"Liverwurst is down an eighth, egg-salad is up two and a half, and peanut-butter-and-jelly remains unchanged."
Treat the stock market gourmand to a t-shirt that’s as clever as their investment moves—stylish, fun, and perfect for showcasing their passion for finance and food.
"Liverwurst is down an eighth, egg-salad is up two and a half, and peanut-butter-and-jelly remains unchanged."
The wonderful world of cheese.
The Coffee Shop Vats of New Jersey
Gaston's Gourmet Truckstop
"Hmmm ... you're right — I forgot the brie."
"I'll have the spaghetti, does that come on toast?"
Grand Escargot at a Parisian Eatery.
"This place is famous for its short fiction about food."
"We suggest you study the menu in our reading room before being seated in the dining room."
Cook in the cookery section.
"Perhaps we should cleanse our palates first?"
Just one more choccy...
"I'll have dessert first."
Tomorrow we'll cheer the fourth of July! Picnics with families mean hot dogs to buy! Flags will be waving so proudly up high! And fireworks displays will light the night sky which Frank will miss due to way too much pie! Pie Eating Contest!
Bookworm group
'I'm afraid the Chef's Surprise today is that he ran off with one of the waitresses.'
'Don't worry, Sir. Most of our customers get indigestion when they see the bill.'
"Of course this is a pizza! Man, I've always been a rebel!"
Dijon Vu
'You shouldn't put all your cash into one stock... you need to diversify. Try buying beef, vegetable and chicken stock...'
"Try and push the eye of newt and wing of bat casserole."

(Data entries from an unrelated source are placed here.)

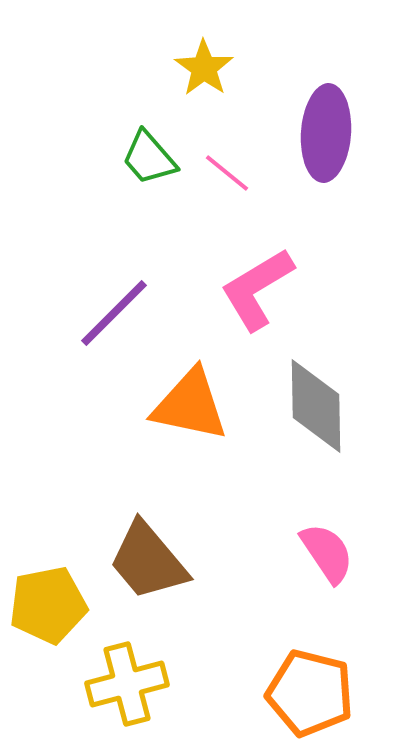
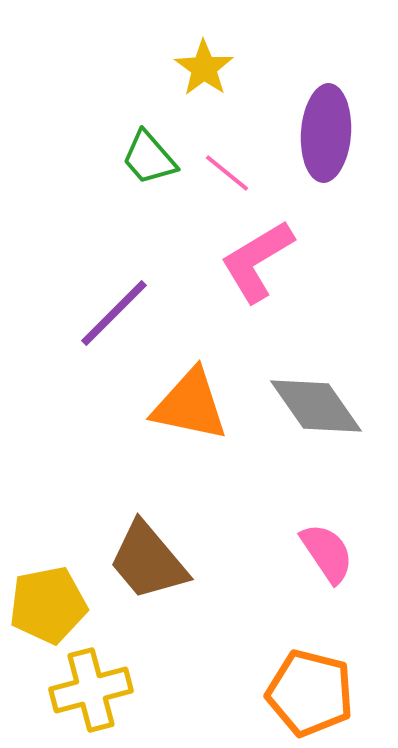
pink L-shape: moved 28 px up
gray diamond: rotated 34 degrees counterclockwise
yellow cross: moved 36 px left, 6 px down
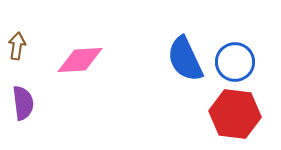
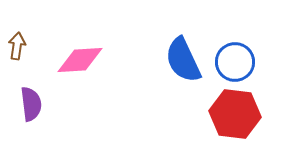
blue semicircle: moved 2 px left, 1 px down
purple semicircle: moved 8 px right, 1 px down
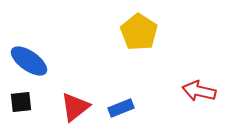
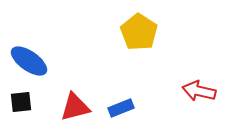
red triangle: rotated 24 degrees clockwise
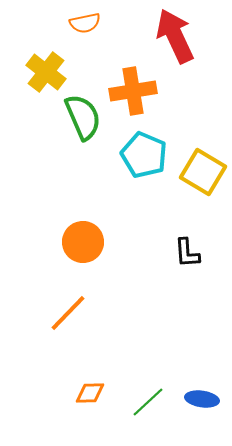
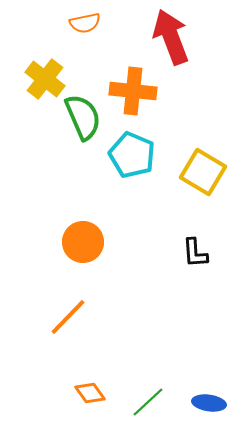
red arrow: moved 4 px left, 1 px down; rotated 4 degrees clockwise
yellow cross: moved 1 px left, 7 px down
orange cross: rotated 15 degrees clockwise
cyan pentagon: moved 12 px left
black L-shape: moved 8 px right
orange line: moved 4 px down
orange diamond: rotated 56 degrees clockwise
blue ellipse: moved 7 px right, 4 px down
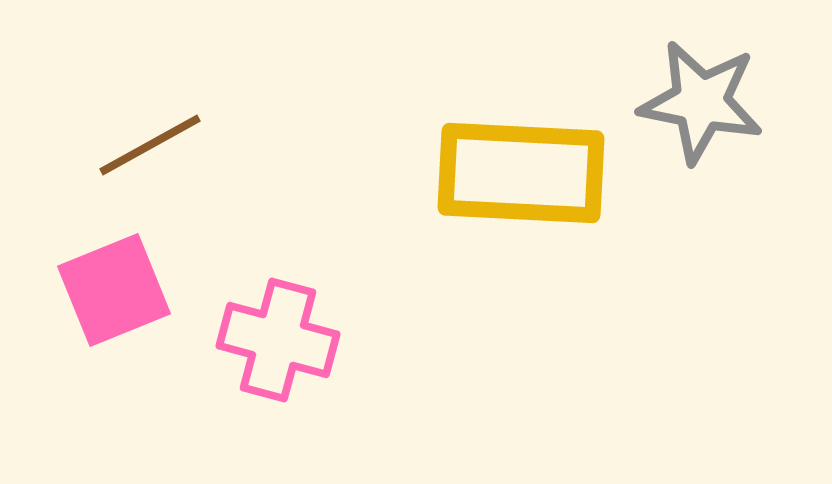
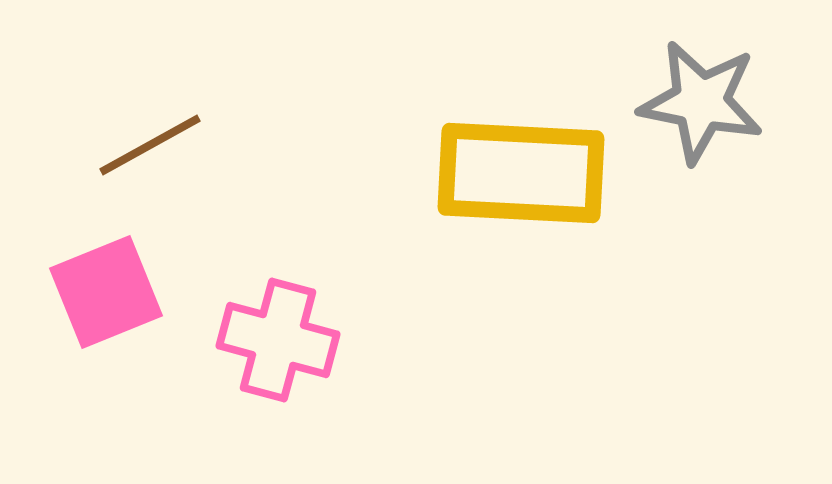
pink square: moved 8 px left, 2 px down
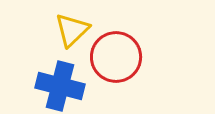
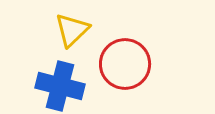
red circle: moved 9 px right, 7 px down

'You could use more fiber in your diet; go sow a few wild oat brans.'
"Love the cheese - not so sure about the presentation."
"Cemetery Pie"
The experience was exhilarating. You could eat like a pig and weigh nothing.
No matter where. . . everyone gravitates toward the kitchen.
'Chefs, the secret ingredient for tonight's competition is - wing of bat!'
Capturing a Cook
'You say that you were a chef before retraining as an accountant?... That's good, we could use a bookkeeper who can cook.'
'My broker advises me to have the pork bellies.'
You've Got Mail
"The book, How to Serve Man! It's. . . It's a cook book, filled with recipes that use MSG and transfats!"
Coffee, toast and some of my special homemade turkey marmalade!
For once, I'd like to order a non-soy-based tofu substitute. No more health food. I have Tofurkey.
"Now this is what I call a thanksgiving break."
Explore our full range of stock market gourmand mugs and find the perfect cup for their finance-fueled breakfasts or gourmet coffee moments.
Browse our playful pillows for the stock market gourmand—adding humor and charm to any room they love to relax in.
Check out our vibrant prints for the stock market gourmand—bring their fascination with trading and gourmet tastes to their decor with style.